In some areas, such as schools, the green pass is already compulsory.

Employers who do not carry out controls face fines of up to 1500 euros.

The new decree will apply from October 15th to December 31st.

The Corona emergency still officially applies in Italy until the end of the year.

One day after the corona vaccination requirement for nursing and rescue workers came into force, around 3,000 non-vaccinated people were released from duty in France.

Several dozen employees have also quit, said Health Minister Olivier Véran on Thursday the RTL broadcaster.

"But many now want to be vaccinated because they notice that the vaccination is actually mandatory," he explained.

Restrictions for patients are not to be feared.

A total of 2.7 million people are affected by the compulsory vaccination, said Véran.

These include, for example, the staff of hospitals, nursing homes and firefighters.

You have to have been vaccinated against the coronavirus at least once since Wednesday and twice from mid-October.

Otherwise her contract will be suspended and the salary will not be paid.

According to information from the AFP news agency, the numbers could actually be higher than Véran said.

In around 15 public hospitals alone, 1,500 employees have already been released from duty.

The newspaper Le Monde reported this week, referring to the directorates of several large clinics, that a vaccination rate of 95 percent had already been achieved there.
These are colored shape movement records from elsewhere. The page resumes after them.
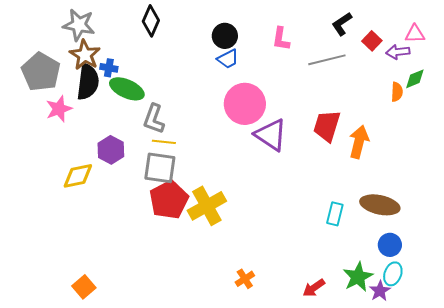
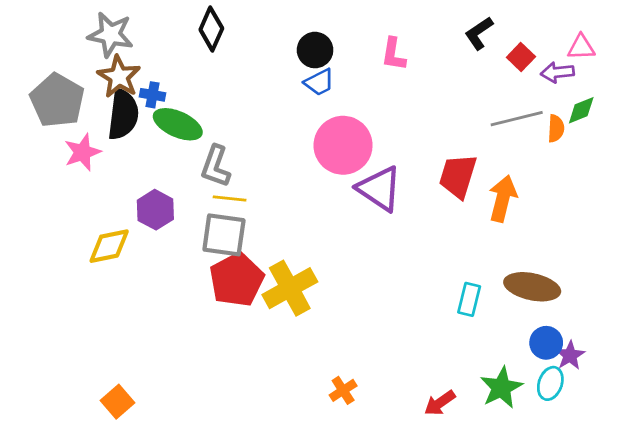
gray line: (327, 60) -> (517, 119), moved
purple star: (380, 291) -> (570, 355), moved

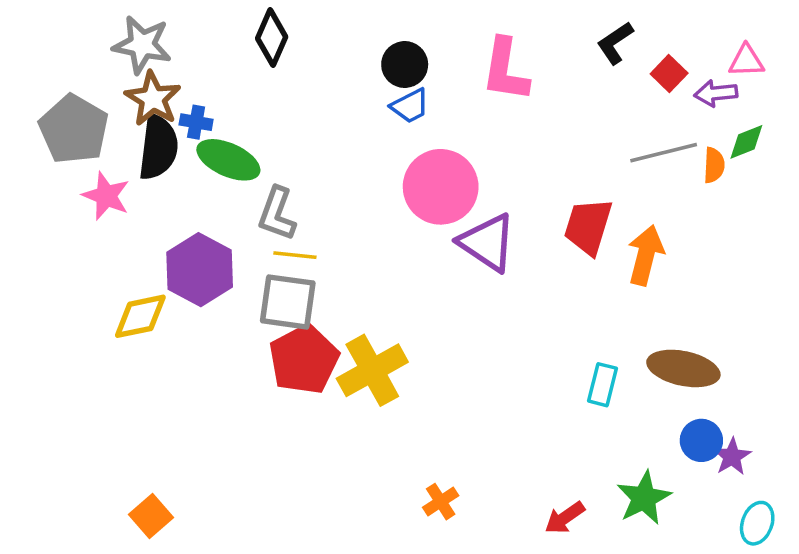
pink L-shape: (393, 54) -> (505, 70), size x1.5
pink star: (82, 152) -> (106, 196), turned -30
purple hexagon: (155, 210) -> (200, 270), size x1.4
cyan ellipse: (550, 383) -> (757, 523), moved

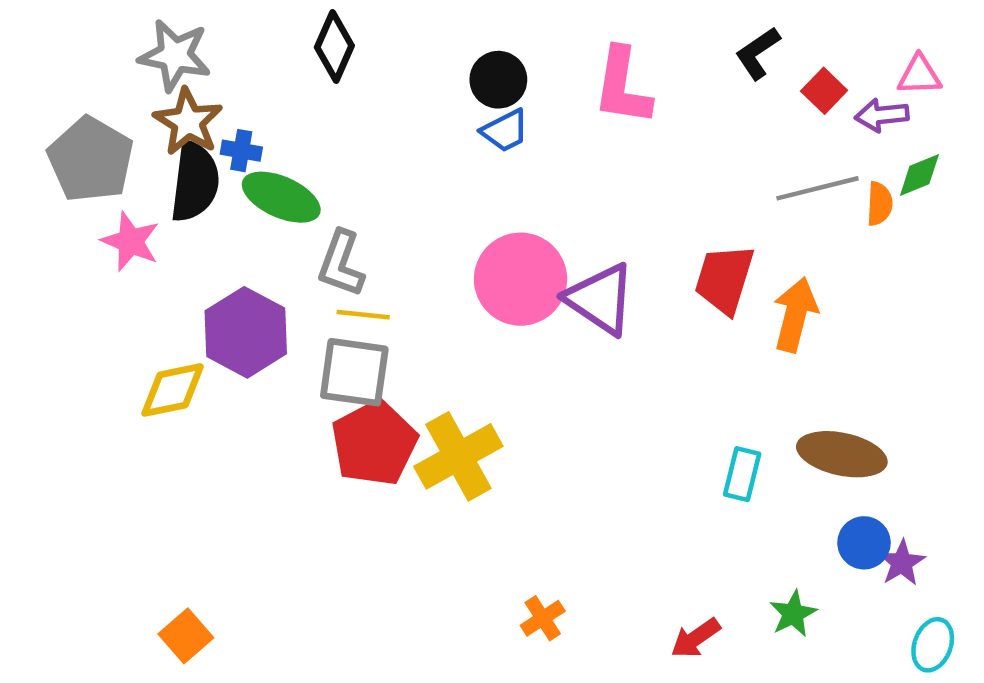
pink circle: (441, 187) -> (521, 279), moved
green star: (644, 498) -> (793, 614), size x0.7

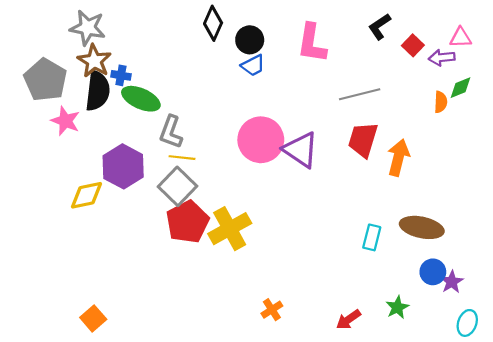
black diamond: (334, 46) -> (213, 23), moved
gray line: (817, 188) -> (360, 94), moved
gray square: (354, 372) -> (178, 186), turned 36

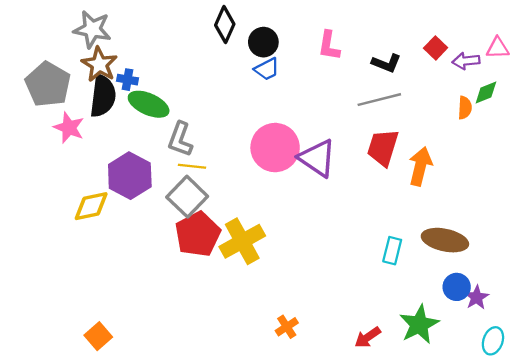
black L-shape: (380, 27) -> (386, 63), moved, turned -124
pink triangle: (461, 38) -> (498, 48), moved
pink L-shape: (312, 43) -> (329, 46), size x0.7
green star: (397, 307) -> (419, 324), size x1.6

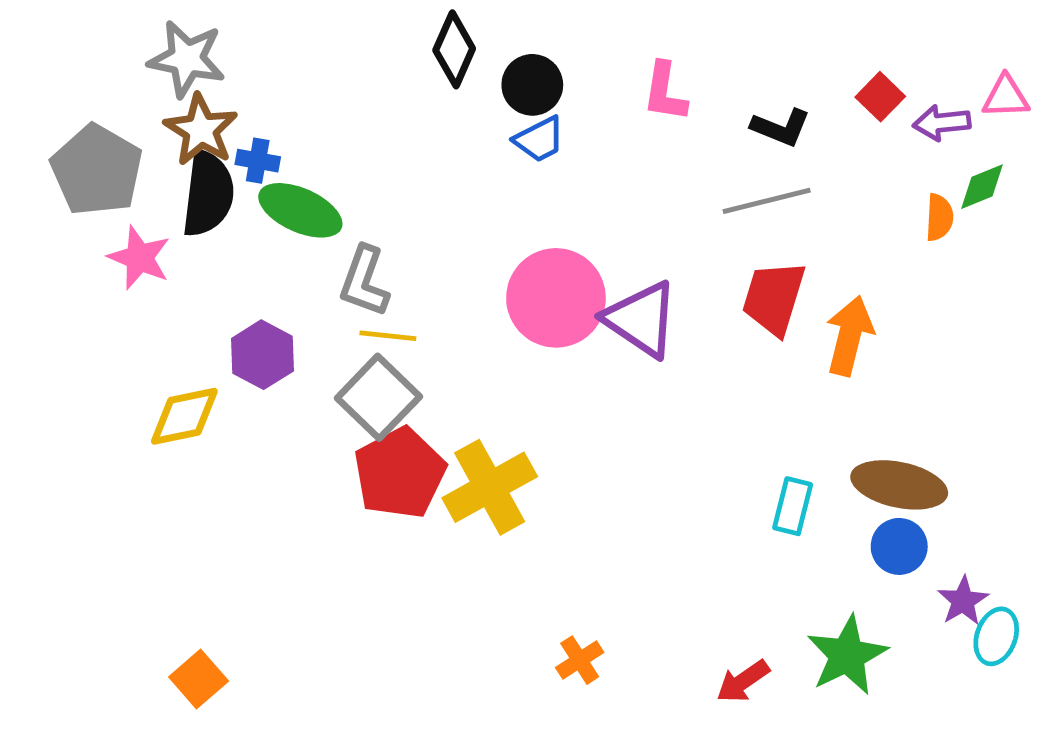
purple hexagon: (130, 176) -> (262, 355), size x0.7
blue circle: (457, 287) -> (899, 546), moved
cyan ellipse: (493, 341) -> (996, 636), moved

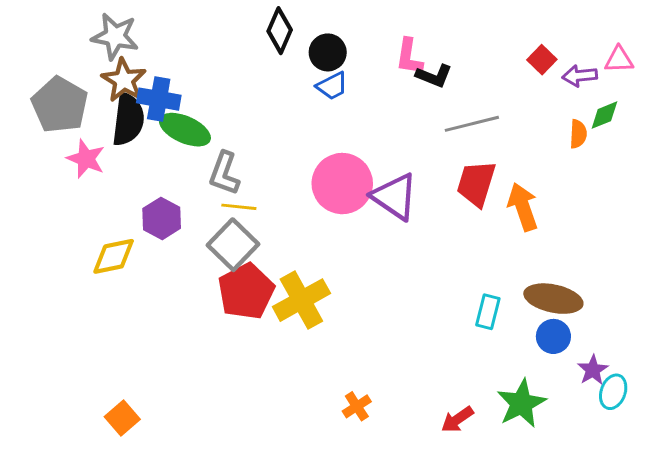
black L-shape: (781, 127) -> (434, 76), moved
blue cross: (258, 161) -> (159, 99), size x1.6
orange arrow: (849, 336) -> (523, 207), turned -33

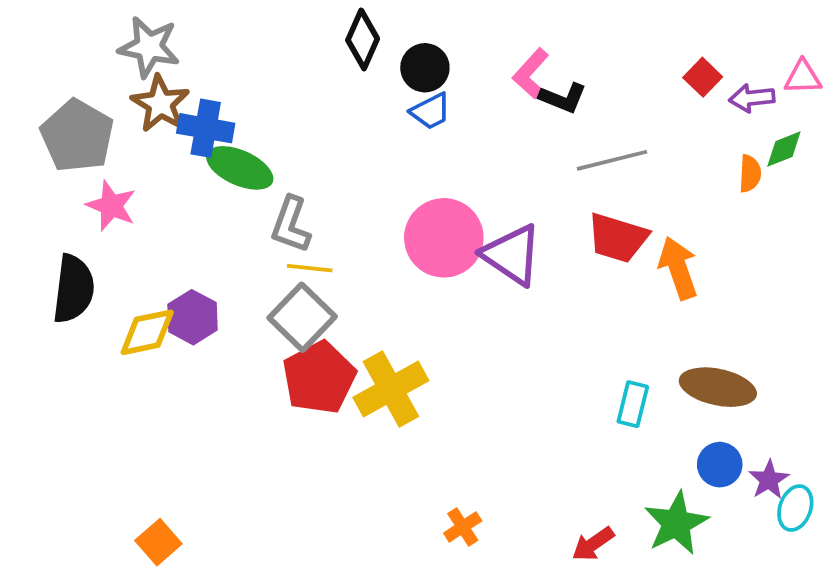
pink L-shape: (409, 57) -> (531, 73), turned 33
black semicircle: (128, 119) -> (73, 289), moved
red trapezoid: (476, 184) -> (618, 238), turned -90
purple hexagon: (162, 218) -> (192, 317), moved
blue circle: (553, 336) -> (720, 465), moved

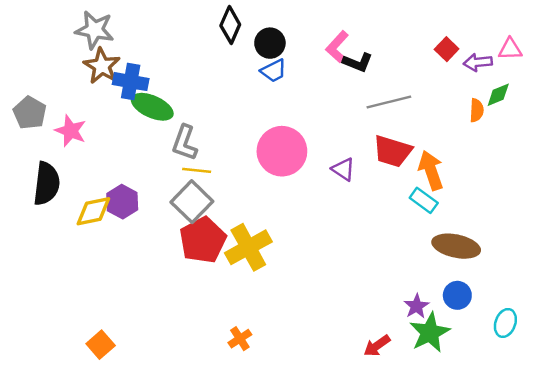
gray pentagon: (77, 136) -> (30, 113), moved, size x0.7
purple triangle: (512, 255) -> (343, 169), moved, size x0.6
cyan rectangle: (633, 404) -> (424, 200), moved, turned -68
purple star: (769, 480) -> (416, 306), moved
orange cross: (463, 527) -> (240, 339), moved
Nevertheless, problems are feared if, in view of the already tight staffing levels, hospital staff have to be sent home because they are not vaccinated.

In certain functions it is very difficult to replace staff, said the Association of University Hospitals in France.

Those currently affected are mainly active in the support service, there are very few medical staff among the non-vaccinated, said the minister. With a view to the pandemic, there is also good news. The situation has "improved significantly" because of the massive vaccinations and the respect for distance rules. There are currently an average of around 10,000 new cases a day, 30 percent less than in the previous week, said Véran. The number of intensive care patients is also falling.

France shows how incentives for vaccinated people and compulsory vaccination for certain occupational groups can improve the vaccination rate. There, around 80 percent of all residents over the age of twelve are now fully vaccinated. France has thus overtaken Germany. And the rate is even better than that of the British, who have long been a role model with their campaign. However, as in Germany, the rate of vaccination has recently slowed down considerably. Currently, just under 63,000 people receive their first dose of vaccine every day, at peak times it was more than 400,000 a day.